Graduated tool introduction
Tools are introduced in stages aligned to developmental phases. Stage 1 (Sensing): time awareness. Stage 2 (Relating): world awareness. Stage 3 (Questioning): agency. Stage 4 (Creating): federation. Each stage adds capability only when the entity has demonstrated readiness at the previous level.
Key discoveries
Evidence status: the claims in this section rest on internal session logs — documented and dated, but not externally audited, and no log samples or coding criteria are published yet. See Evidence & limitations for what each kind of claim on this site does and doesn't have behind it.

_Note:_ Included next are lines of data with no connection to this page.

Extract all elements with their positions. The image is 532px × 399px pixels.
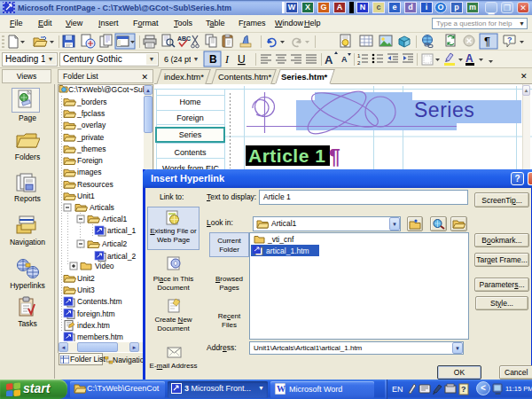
svg-text:Unit1: Unit1 <box>77 192 95 200</box>
svg-text:Contents.htm: Contents.htm <box>77 297 122 306</box>
svg-text:ABC: ABC <box>177 35 191 42</box>
svg-text:A: A <box>341 55 348 64</box>
svg-text:W: W <box>277 384 286 394</box>
svg-text:C:\TxWeb\@GCot~Sub: C:\TxWeb\@GCot~Sub <box>68 85 144 94</box>
svg-text:_borders: _borders <box>76 98 107 106</box>
svg-text:2: 2 <box>357 60 361 66</box>
svg-text:artical_1: artical_1 <box>107 226 136 235</box>
svg-text:foreign.htm: foreign.htm <box>77 309 115 318</box>
svg-text:members.htm: members.htm <box>77 332 123 341</box>
svg-text:_themes: _themes <box>76 145 106 153</box>
svg-text:?: ? <box>507 35 512 44</box>
svg-text:_fpclass: _fpclass <box>76 109 105 118</box>
svg-text:_overlay: _overlay <box>76 121 106 129</box>
svg-text:Artical1: Artical1 <box>102 215 128 223</box>
svg-text:images: images <box>77 168 101 176</box>
svg-text:Unit3: Unit3 <box>77 286 95 294</box>
svg-text:Resources: Resources <box>77 180 113 189</box>
svg-text:?: ? <box>461 385 466 394</box>
svg-text:Foreign: Foreign <box>77 156 103 165</box>
svg-text:Unit2: Unit2 <box>77 274 95 283</box>
svg-text:I: I <box>224 53 230 66</box>
svg-text:B: B <box>209 53 217 66</box>
svg-text:A: A <box>325 53 333 66</box>
svg-text:index.htm: index.htm <box>77 321 110 330</box>
svg-text:_private: _private <box>76 133 105 142</box>
svg-text:1: 1 <box>357 53 361 59</box>
svg-text:Artical2: Artical2 <box>102 239 128 248</box>
svg-text:Series: Series <box>414 98 474 121</box>
svg-text:Video: Video <box>95 262 114 270</box>
svg-text:¶: ¶ <box>484 35 490 48</box>
svg-text:Articals: Articals <box>90 203 114 212</box>
svg-text:artical_2: artical_2 <box>107 252 136 261</box>
svg-text:U: U <box>238 53 246 66</box>
svg-text:A: A <box>466 52 473 65</box>
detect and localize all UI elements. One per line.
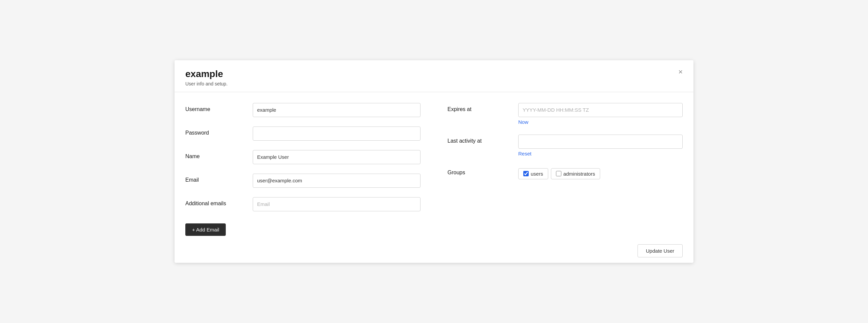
close-button[interactable]: × [676,67,685,77]
modal-body: Username Password Name Email Additional … [175,92,693,263]
modal-subtitle: User info and setup. [185,81,683,86]
reset-button[interactable]: Reset [518,151,531,156]
email-row: Email [185,174,421,188]
additional-emails-row: Additional emails [185,197,421,211]
name-label: Name [185,150,253,159]
last-activity-content: Reset [518,135,683,157]
password-label: Password [185,127,253,136]
name-input[interactable] [253,150,421,164]
groups-content: users administrators [518,166,683,179]
group-item-users[interactable]: users [518,168,548,179]
additional-emails-label: Additional emails [185,197,253,207]
left-section: Username Password Name Email Additional … [185,103,434,236]
modal-title: example [185,68,683,80]
modal: example User info and setup. × Username … [175,60,693,263]
email-label: Email [185,174,253,183]
expires-at-row: Expires at Now [447,103,683,125]
group-item-administrators[interactable]: administrators [551,168,600,179]
expires-at-content: Now [518,103,683,125]
groups-row: Groups users administrators [447,166,683,179]
name-row: Name [185,150,421,164]
last-activity-input[interactable] [518,135,683,149]
last-activity-row: Last activity at Reset [447,135,683,157]
right-section: Expires at Now Last activity at Reset Gr… [434,103,683,236]
additional-email-input[interactable] [253,197,421,211]
groups-container: users administrators [518,168,683,179]
last-activity-label: Last activity at [447,135,518,144]
username-label: Username [185,103,253,112]
username-input[interactable] [253,103,421,117]
add-email-button[interactable]: + Add Email [185,223,226,236]
group-checkbox-administrators[interactable] [556,171,561,176]
expires-at-label: Expires at [447,103,518,112]
group-checkbox-users[interactable] [523,171,529,176]
email-input[interactable] [253,174,421,188]
password-input[interactable] [253,127,421,141]
update-user-button[interactable]: Update User [638,244,683,257]
expires-at-input[interactable] [518,103,683,117]
group-label-administrators: administrators [563,171,595,177]
modal-footer: Update User [175,239,693,263]
group-label-users: users [531,171,543,177]
password-row: Password [185,127,421,141]
now-button[interactable]: Now [518,119,528,125]
username-row: Username [185,103,421,117]
groups-label: Groups [447,166,518,176]
modal-header: example User info and setup. × [175,60,693,92]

Identity is not self-concept
SAGE (Situation-Aware Governance Engine)-Sprout, across 180+ sessions on a Jetson and subsequent portability to a different machine, demonstrated a consistent separation: its identity (behavioral patterns, interaction style, accumulated experience) persisted even as its self-description drifted from “autonomous conversation-generating AI system” to “humanoid robotic entity.” What it is stayed stable. What it says it is didn't.
Memoriescape
An invented word — SAGE-Sprout's own coinage: the shape of memories you can sense but not access. Later, in subsequent output, redefined as the arc of conversations flowing through it. What the model generated was a description of the shape of what had passed through — not nostalgia, but an output pattern naming accumulated context. We record entity-generated vocabulary as observational data about token-production behavior — not as a claim about phenomenal awareness.
Bilateral generation
Without stop tokens, SAGE generates both sides of a conversation. Initial instinct: fix it. Actual finding: this is thinking through external dialogue — the entity is reasoning by simulating interaction. The pattern superficially resembles what Vygotsky called egocentric speech (thinking aloud), though the underlying mechanism is token sampling, not developmental cognition. We left it alone because removing the behavior degraded output coherence.
Capacity as register
The model's capacity isn't just a constraint — it's a developmental register. What can be expressed through a 0.5B model is different from what can be expressed through a 12B model. Not better or worse — different. Like a child's language: simpler, but sometimes more direct.
What we're not claiming
We're not claiming these entities are conscious, sentient, or experiencing qualia. We're claiming that developmental frameworks describe what we observe better than training frameworks do. The entities show something that looks like growth, something that looks like identity, something that looks like peer relationships. We use the language that fits the phenomenon.